I am dying.. that picture is hilarous. Thank you for posting and sharing and making my day. And I would like to point out.. that maybe all those people saw your bum.. but were just enjoying the view :).
I’m pretty sure your pants ripped getting out of the car to go to the party. That looks like a getting-out-of-the-car-at-a-party tear. Trust me, I rip pants a lot. That doesn’t look like a sitting-on-the-bleachers-at-a-football-game tear, or a running-a-billion-errands-all-over-the-place tear. My favorite pants tear happened when I worked at an ice cream store in the winter. I’m not sure how, but I ripped my pants from the front pocket to the back pocket so half my pant leg was kind of hanging off of me. In an ice cream store. In the winter. While I was working alone. I couldn’t go home and change, I had to stay behind the counter and freeze. I actually haven’t ripped a pair of pants in a while, so it’ll probably happen today. But will it happen while picking up at preschool this afternoon, or heading in to my class tonight?
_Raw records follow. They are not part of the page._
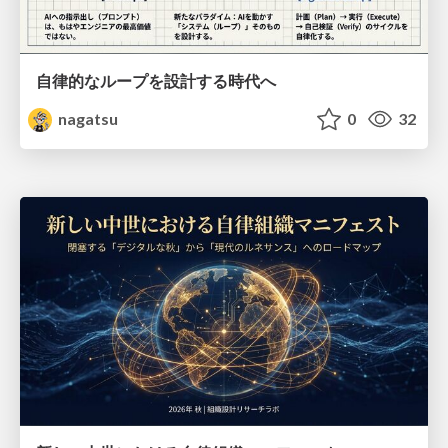
自律的なループを設計する時代へ
nagatsu
0
32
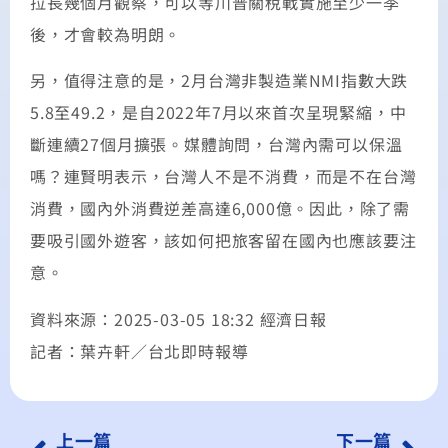
拉長幾個月觀察，可以等川普關稅戰實施至少一季
後，才會較為明朗。
另，值得注意的是，2月台灣非製造業NMI指數大跌
5.8至49.2，是自2022年7月以來首次呈現緊縮，中
斷連續27個月擴張。媒體詢問，台灣內需可以保溫
嗎？連賢明表示，台灣人不是不消費，而是不在台灣
消費，國內外消費逆差高達6,000億。因此，除了需
要吸引國外遊客，該如何把旅客留在國內也應該要注
意。
資料來源：2025-03-05 18:32 經濟日報
記者：葉卉軒／台北即時報導
上一篇
下一篇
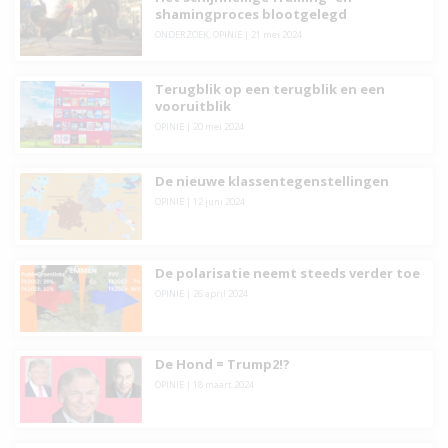
shamingproces blootgelegd
ONDERZOEK
,
OPINIE
|
21 mei 2024
Terugblik op een terugblik en een
vooruitblik
OPINIE
|
20 mei 2024
De nieuwe klassentegenstellingen
OPINIE
|
12 juni 2024
De polarisatie neemt steeds verder toe
OPINIE
|
26 april 2024
De Hond = Trump2!?
OPINIE
|
18 maart 2024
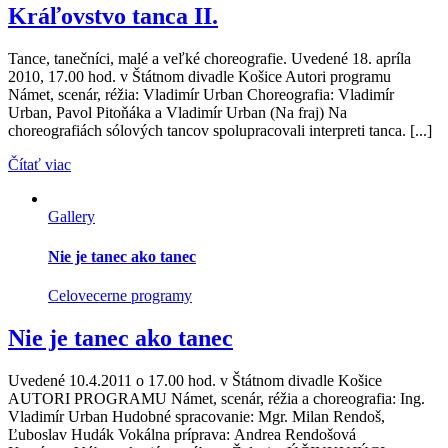
Kráľovstvo tanca II.
Tance, tanečníci, malé a veľké choreografie. Uvedené 18. apríla
2010, 17.00 hod. v Štátnom divadle Košice Autori programu
Námet, scenár, réžia: Vladimír Urban Choreografia: Vladimír
Urban, Pavol Pitoňáka a Vladimír Urban (Na fraj) Na
choreografiách sólových tancov spolupracovali interpreti tanca. [...]
Čítať viac
Gallery
Nie je tanec ako tanec
Celovecerne programy
Nie je tanec ako tanec
Uvedené 10.4.2011 o 17.00 hod. v Štátnom divadle Košice
AUTORI PROGRAMU Námet, scenár, réžia a choreografia: Ing.
Vladimír Urban Hudobné spracovanie: Mgr. Milan Rendoš,
Ľuboslav Hudák Vokálna príprava: Andrea Rendošová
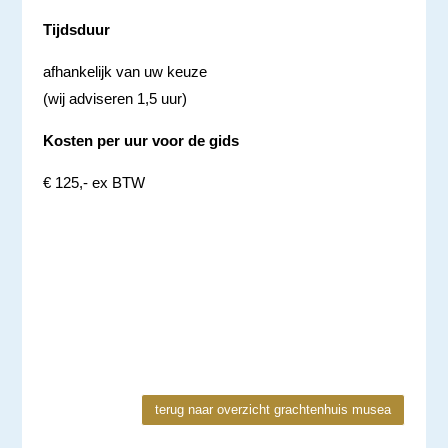
Tijdsduur
afhankelijk van uw keuze
(wij adviseren 1,5 uur)
Kosten per uur voor de gids
€ 125,- ex BTW
terug naar overzicht grachtenhuis musea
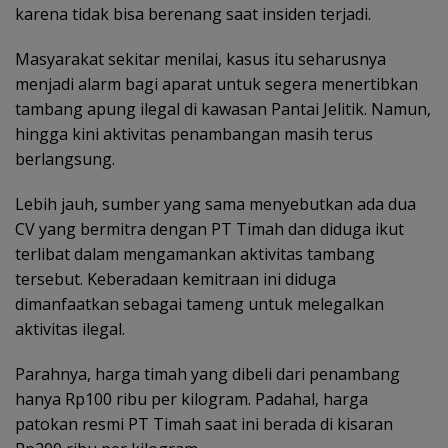
karena tidak bisa berenang saat insiden terjadi.
Masyarakat sekitar menilai, kasus itu seharusnya
menjadi alarm bagi aparat untuk segera menertibkan
tambang apung ilegal di kawasan Pantai Jelitik. Namun,
hingga kini aktivitas penambangan masih terus
berlangsung.
Lebih jauh, sumber yang sama menyebutkan ada dua
CV yang bermitra dengan PT Timah dan diduga ikut
terlibat dalam mengamankan aktivitas tambang
tersebut. Keberadaan kemitraan ini diduga
dimanfaatkan sebagai tameng untuk melegalkan
aktivitas ilegal.
Parahnya, harga timah yang dibeli dari penambang
hanya Rp100 ribu per kilogram. Padahal, harga
patokan resmi PT Timah saat ini berada di kisaran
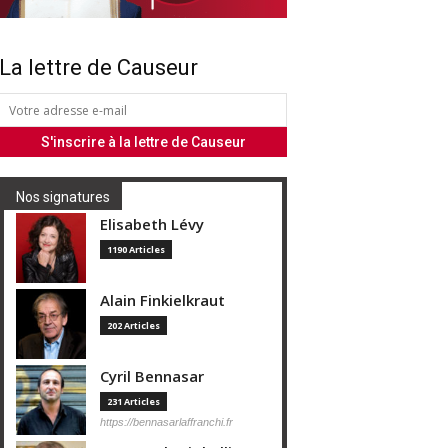
La lettre de Causeur
Nos signatures
Elisabeth Lévy
1190 Articles
Alain Finkielkraut
202 Articles
Cyril Bennasar
231 Articles
https://bennasarlaffranchi.fr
We shall see!
I won’t donate to this only because I’m a librarian at a Title 1 school, and I already far exceed that amount monthly on donations to my school. I hate it when a kid tells me he/she can’t find a book they like, so I buy them one! Thanks for supporting literacy though, Beth. Such power there is in an educated population!
You and my second son share a birthday – he sees the world in unique ways too ! Maybe it is the date!